**Your assignment**
Once you find the line with "7 Explosies in" in the data that follows, repeat it and every line after it exactly, through the line with "gaat viraal (video)".

**Dataset entries**
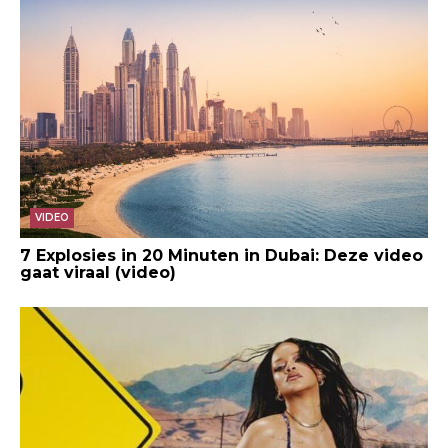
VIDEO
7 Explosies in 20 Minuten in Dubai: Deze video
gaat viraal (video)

---

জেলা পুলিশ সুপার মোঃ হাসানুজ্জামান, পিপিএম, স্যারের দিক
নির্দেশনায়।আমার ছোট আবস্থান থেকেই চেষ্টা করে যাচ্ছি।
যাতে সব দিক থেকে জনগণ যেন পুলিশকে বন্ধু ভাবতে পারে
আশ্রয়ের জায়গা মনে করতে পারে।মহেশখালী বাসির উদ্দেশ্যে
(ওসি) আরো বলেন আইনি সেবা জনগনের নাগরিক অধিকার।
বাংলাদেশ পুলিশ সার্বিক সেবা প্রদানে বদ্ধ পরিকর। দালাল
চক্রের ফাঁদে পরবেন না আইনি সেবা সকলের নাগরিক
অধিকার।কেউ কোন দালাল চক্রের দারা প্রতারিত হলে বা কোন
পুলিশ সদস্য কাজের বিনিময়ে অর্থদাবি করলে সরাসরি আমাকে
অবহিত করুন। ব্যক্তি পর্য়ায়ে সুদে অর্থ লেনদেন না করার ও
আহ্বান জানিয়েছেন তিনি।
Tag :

**Expected answer**
7 Explosies in 20 Minuten in Dubai: Deze video
gaat viraal (video)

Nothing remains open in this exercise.